Covid-19 :« Nous avons envisagé l’éventualité d’un cas d’infection à la Covid-19 à Dimako »

Yves Tokambou Nteme, maire de la commune de Dimako dans le département Haut-Nyong, région de l’Est, explique le déroulement de la riposte contre la maladie à Coronavirus dans cet arrondissement et en particulier dans les communautés minoritaires.

Comment se porte la commune de Dimako en cette période de pandémie Covid-19 ?

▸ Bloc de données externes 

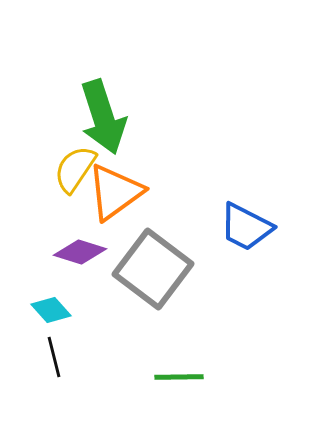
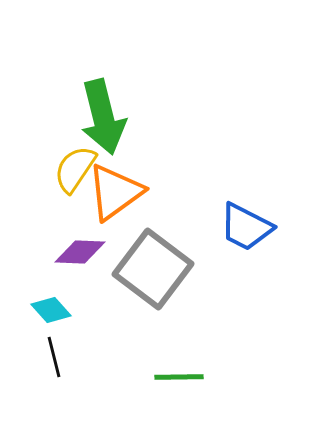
green arrow: rotated 4 degrees clockwise
purple diamond: rotated 15 degrees counterclockwise
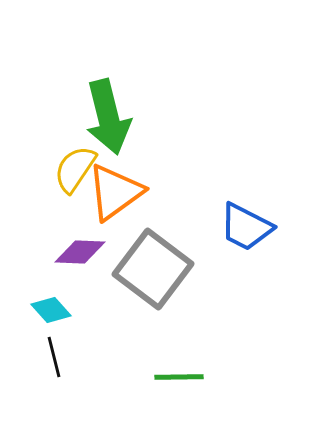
green arrow: moved 5 px right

De manière spécifique à Dimako, à la suite des très hautes prescriptions du président de la république, les directives données par le chef du gouvernement et d’autres mesures éditées par le gouvernement à travers le ministère de la Santé, la commune de Dimako a tout de suite pris le taureau par les cornes en définissant tout d’abord une stratégie communale de lutte contre la propagation du Coronavirus. Cette stratégie était axée sur 2 points principaux à savoir la sensibilisation prévention d’un côté et ensuite l’anticipation sur des mesures curatives au cas où il adviendrait qu’un cas soit identifié et détecté à Dimako.

Sur le premier volet qui consiste en la sensibilisation-prévention, il était d’abord question de faire une descente dans les villages et quartiers, les 32 que comptent la commune de Dimako, pour sensibiliser et attirer l’attention des différentes populations, toute tendance confondue sur le caractère réel de cette pandémie. Et aussi les dispositions nécessaires à prendre pour pouvoir stopper cette propagation à Dimako, et vous savez que Dimako est sur le corridor Douala-Bangui, Douala-Ndjamena et ainsi de suite. Donc à Dimako on peut très bien chopper une tare qui vient de l’Europe ou qui vient des autres pays avoisinants à travers la route nationale N°10.

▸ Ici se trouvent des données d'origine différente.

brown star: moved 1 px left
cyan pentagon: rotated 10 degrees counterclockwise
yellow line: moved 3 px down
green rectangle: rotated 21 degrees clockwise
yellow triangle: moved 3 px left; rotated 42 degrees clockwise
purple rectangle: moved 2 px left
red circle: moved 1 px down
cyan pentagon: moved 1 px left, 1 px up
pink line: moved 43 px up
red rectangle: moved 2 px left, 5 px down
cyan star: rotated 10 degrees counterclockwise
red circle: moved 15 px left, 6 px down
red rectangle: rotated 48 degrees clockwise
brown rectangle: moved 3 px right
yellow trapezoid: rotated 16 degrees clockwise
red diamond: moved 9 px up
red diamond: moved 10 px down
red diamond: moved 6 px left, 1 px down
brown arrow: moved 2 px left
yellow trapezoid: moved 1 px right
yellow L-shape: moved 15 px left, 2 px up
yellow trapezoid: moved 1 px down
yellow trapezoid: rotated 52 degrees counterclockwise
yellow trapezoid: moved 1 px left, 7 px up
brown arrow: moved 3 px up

En quoi a consisté la campagne ?

Cette campagne s’est faite par la distribution des dépliants, des prospectus, la production avec l’appui des responsables des formations sanitaires, des spots diffusés en langue locale à savoir le Bakum, le Baka et le Pol, les trois principales ethnies, pour que le message passe très bien. Après quoi, nous avons procédé à la production et à la distribution des masques avec l’accompagnement très performant du Centre de promotion de la femme et de la famille “Maman Rosette de Dimako” qui a produit de nombreux masques que nous avons distribué à la population. Les moyens étant limités, nous avons regalement bénéficié de l’apport des forces vives de la Commune. Au-dessus de toutes les contributions nous avons eu le bonheur d’accueillir le don présidentiel qui nous a permis de monter un cran au-dessus dans la distribution des masques, des recipients et gels hydroalcooliques pour nettoyage des mains dans les lieux publics et autres…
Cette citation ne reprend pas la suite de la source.